▶ [Exercise goal] Beginning with the line that holds "Privacy Notice" and ending with the last line below, repeat each line exactly, leaving any pictures out.

▶ [Information shown]

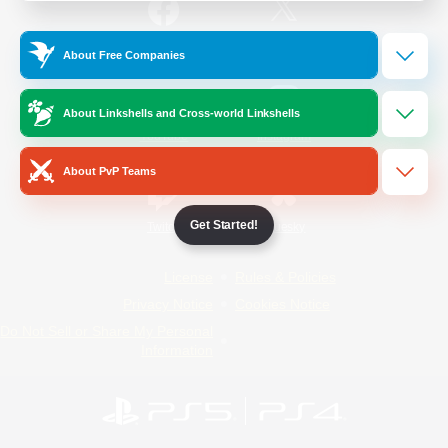
/
Facebook
X
News
About Free Companies
About Linkshells and Cross-world Linkshells
YouTube
Instagram
About PvP Teams
Get Started!
Twitch
Bluesky
License
Rules & Policies
Privacy Notice
Cookies Notice
Do Not Sell or Share My Personal
Information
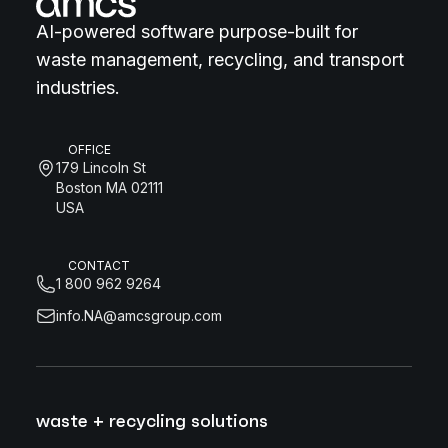
AI-powered software purpose-built for
waste management, recycling, and transport
industries.
OFFICE
179 Lincoln St
Boston MA 02111
USA
CONTACT
1 800 962 9264
info.NA@amcsgroup.com
waste + recycling solutions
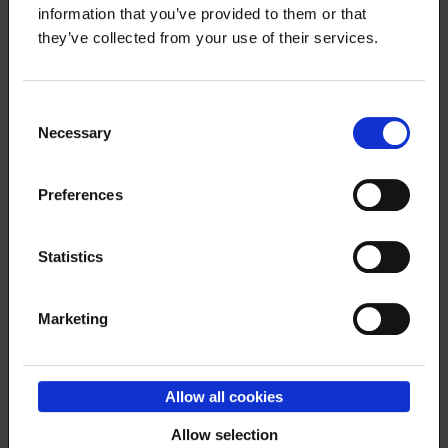
membership also includes a leisure-
information that you’ve provided to them or that
time traveller’s insurance?
they’ve collected from your use of their services.
Consent
29.4.2024
NEWS
Necessary
Selection
Trainings in English
Preferences
Statistics
26.4.2024
NEWS
Marketing
Loimu´s May Day Campaign is here
again!
Allow all cookies
Allow selection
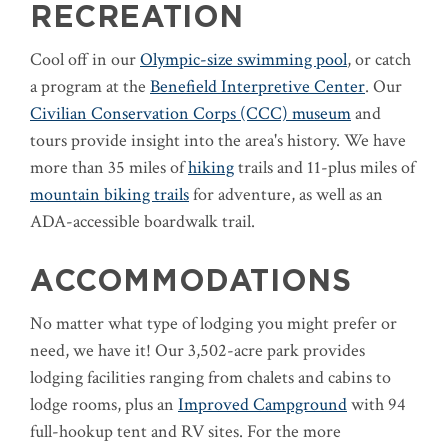
RECREATION
Cool off in our
Olympic-size swimming pool
, or catch
a program at the
Benefield Interpretive Center
. Our
Civilian Conservation Corps (CCC) museum
and
tours provide insight into the area's history. We have
more than 35 miles of
hiking
trails and 11-plus miles of
mountain biking trails
for adventure, as well as an
ADA-accessible boardwalk trail.
ACCOMMODATIONS
No matter what type of lodging you might prefer or
need, we have it! Our 3,502-acre park provides
lodging facilities ranging from chalets and cabins to
lodge rooms, plus an
Improved Campground
with 94
full-hookup tent and RV sites. For the more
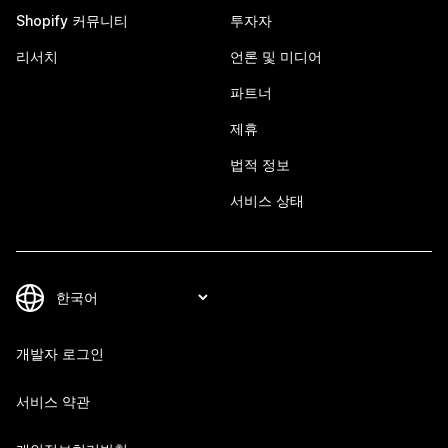
Shopify 커뮤니티
투자자
리서치
언론 및 미디어
파트너
제휴
법적 정보
서비스 상태
개발자 로그인
서비스 약관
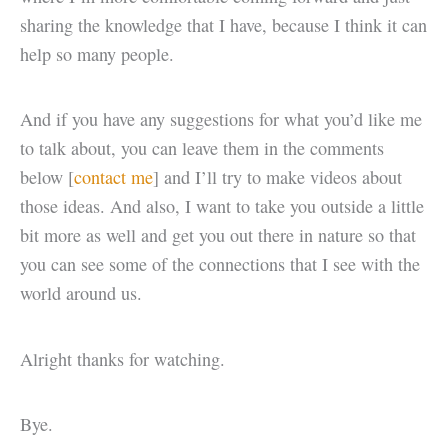
sharing the knowledge that I have, because I think it can
help so many people.
And if you have any suggestions for what you’d like me
to talk about, you can leave them in the comments
below [
contact me
] and I’ll try to make videos about
those ideas. And also, I want to take you outside a little
bit more as well and get you out there in nature so that
you can see some of the connections that I see with the
world around us.
Alright thanks for watching.
Bye.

▶ [Solution]
Privacy Notice
Cookies Notice
Do Not Sell or Share My Personal
Information
AI-powered software purpose-built for
waste management, recycling, and transport
industries.
OFFICE
179 Lincoln St
Boston MA 02111
USA
CONTACT
1 800 962 9264
info.NA@amcsgroup.com
waste + recycling solutions
membership also includes a leisure-
information that you’ve provided to them or that
time traveller’s insurance?
they’ve collected from your use of their services.
Consent
29.4.2024
NEWS
Necessary
Selection
Trainings in English
Preferences
Statistics
26.4.2024
NEWS
Marketing
Loimu´s May Day Campaign is here
again!
Allow all cookies
Allow selection
RECREATION
Cool off in our
Olympic-size swimming pool
, or catch
a program at the
Benefield Interpretive Center
. Our
Civilian Conservation Corps (CCC) museum
and
tours provide insight into the area's history. We have
more than 35 miles of
hiking
trails and 11-plus miles of
mountain biking trails
for adventure, as well as an
ADA-accessible boardwalk trail.
ACCOMMODATIONS
No matter what type of lodging you might prefer or
need, we have it! Our 3,502-acre park provides
lodging facilities ranging from chalets and cabins to
lodge rooms, plus an
Improved Campground
with 94
full-hookup tent and RV sites. For the more
Shopify 커뮤니티
투자자
리서치
언론 및 미디어
파트너
제휴
법적 정보
서비스 상태
개발자 로그인
서비스 약관
sharing the knowledge that I have, because I think it can
help so many people.
And if you have any suggestions for what you’d like me
to talk about, you can leave them in the comments
below [
contact me
] and I’ll try to make videos about
those ideas. And also, I want to take you outside a little
bit more as well and get you out there in nature so that
you can see some of the connections that I see with the
world around us.
Alright thanks for watching.
Bye.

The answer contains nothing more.